Generally speaking, I think that every performance metric should be used with a clear context of decision-making and a reasonable interpretability.

My point of view:

  • For individual decision-making related to outcome harm vs treatment harm such as going through biopsy, taking antibiotics, taking statins etc… Decision Curve and NB.

  • For organization decision-making (limited resources with no treatment harm without the assumption of treatment harm): PPV / LIFT vs PPCR.

Dichotomization in the context of data-driven optimization leads to loss of information, dichotomization in the context of domain-knowledge incorporates new knowledge and respects the context of the prediction.
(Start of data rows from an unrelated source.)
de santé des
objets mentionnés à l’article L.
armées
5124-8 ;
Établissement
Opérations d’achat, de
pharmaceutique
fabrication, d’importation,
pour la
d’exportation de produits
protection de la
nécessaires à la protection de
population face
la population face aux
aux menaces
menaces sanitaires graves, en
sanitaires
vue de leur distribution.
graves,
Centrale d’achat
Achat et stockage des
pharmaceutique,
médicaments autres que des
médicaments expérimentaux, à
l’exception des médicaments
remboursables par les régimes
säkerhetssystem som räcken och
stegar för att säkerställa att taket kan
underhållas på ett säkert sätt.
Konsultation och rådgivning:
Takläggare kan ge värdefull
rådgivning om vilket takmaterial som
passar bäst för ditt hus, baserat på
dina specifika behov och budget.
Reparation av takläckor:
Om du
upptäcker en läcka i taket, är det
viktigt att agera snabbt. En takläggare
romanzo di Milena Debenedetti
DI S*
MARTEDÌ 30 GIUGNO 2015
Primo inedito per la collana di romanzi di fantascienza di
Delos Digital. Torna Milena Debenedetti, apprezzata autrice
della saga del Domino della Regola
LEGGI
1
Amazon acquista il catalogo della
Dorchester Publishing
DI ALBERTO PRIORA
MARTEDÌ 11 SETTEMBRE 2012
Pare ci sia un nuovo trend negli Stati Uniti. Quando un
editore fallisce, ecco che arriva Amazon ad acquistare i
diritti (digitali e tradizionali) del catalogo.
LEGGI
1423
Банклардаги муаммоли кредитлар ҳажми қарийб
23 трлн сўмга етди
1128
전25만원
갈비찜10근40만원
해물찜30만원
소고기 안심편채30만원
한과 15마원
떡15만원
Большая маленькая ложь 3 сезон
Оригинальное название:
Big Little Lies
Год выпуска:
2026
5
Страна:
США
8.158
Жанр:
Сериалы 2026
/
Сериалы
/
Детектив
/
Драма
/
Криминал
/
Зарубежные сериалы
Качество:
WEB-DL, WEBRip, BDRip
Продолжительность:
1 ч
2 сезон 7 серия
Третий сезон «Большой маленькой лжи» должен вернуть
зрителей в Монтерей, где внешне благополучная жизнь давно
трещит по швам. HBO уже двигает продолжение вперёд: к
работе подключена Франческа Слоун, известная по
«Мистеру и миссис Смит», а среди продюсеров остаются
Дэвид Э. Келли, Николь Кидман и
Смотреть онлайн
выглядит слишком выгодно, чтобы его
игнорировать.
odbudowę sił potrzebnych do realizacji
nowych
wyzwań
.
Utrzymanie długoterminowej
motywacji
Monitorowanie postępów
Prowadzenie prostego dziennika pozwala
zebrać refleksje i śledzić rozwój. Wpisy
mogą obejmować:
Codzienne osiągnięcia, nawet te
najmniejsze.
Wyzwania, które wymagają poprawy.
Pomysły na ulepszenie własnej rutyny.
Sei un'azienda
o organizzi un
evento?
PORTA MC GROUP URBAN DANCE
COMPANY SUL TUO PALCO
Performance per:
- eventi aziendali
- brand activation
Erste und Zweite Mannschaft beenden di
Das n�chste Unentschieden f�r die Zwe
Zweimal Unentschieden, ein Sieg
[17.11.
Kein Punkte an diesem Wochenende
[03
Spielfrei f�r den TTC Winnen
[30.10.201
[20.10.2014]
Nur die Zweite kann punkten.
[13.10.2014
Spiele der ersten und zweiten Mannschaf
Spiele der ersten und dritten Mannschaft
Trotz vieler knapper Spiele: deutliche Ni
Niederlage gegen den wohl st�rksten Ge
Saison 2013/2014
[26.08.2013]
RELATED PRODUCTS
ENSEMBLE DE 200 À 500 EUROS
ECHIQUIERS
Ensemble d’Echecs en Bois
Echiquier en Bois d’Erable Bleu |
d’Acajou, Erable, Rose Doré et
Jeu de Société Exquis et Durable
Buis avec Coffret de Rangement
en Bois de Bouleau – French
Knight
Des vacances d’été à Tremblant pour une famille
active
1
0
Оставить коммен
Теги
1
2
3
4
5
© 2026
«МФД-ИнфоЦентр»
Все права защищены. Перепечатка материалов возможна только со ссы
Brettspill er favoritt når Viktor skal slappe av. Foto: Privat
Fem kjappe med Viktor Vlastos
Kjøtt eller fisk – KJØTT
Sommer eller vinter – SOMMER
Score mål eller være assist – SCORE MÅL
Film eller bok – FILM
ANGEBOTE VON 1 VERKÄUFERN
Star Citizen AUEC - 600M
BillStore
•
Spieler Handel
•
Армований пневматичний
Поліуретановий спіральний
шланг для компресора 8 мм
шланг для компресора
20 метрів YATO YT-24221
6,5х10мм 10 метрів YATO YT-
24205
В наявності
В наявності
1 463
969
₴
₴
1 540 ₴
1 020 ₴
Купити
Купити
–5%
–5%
Choosing a probability threshold (or a range of probability thresholds) leads to meaningful communication with the clinicians: To most patients/clinicians probability threshold of 0.95 is not important if the outcome is a deadly cancer and if the treatment is fairly safe and helpful. The same is true for probability threshold of 0.01 if the outcome is a meaningless bally ache and the treatment is opioids.

NB respects (unlike sens and spec) the flow of time because it does not require something that you don’t know in order to estimate something you do know. I can estimate the benefit of treating-all-patients, treating-none-of-the-patients or treating selectively according to estimated probabilities provided by a prediction model.

I made a presentation about NB if you want to have a different angle about the subject:

The c-statistic (which is equivalent to the AUROC for the binary outcomes, but not for time-to-event or competing-risks setting) is a nice way of exploring the performance of the model - but it will not provide you a clear way of quantifying added predictive information (again) in the right context.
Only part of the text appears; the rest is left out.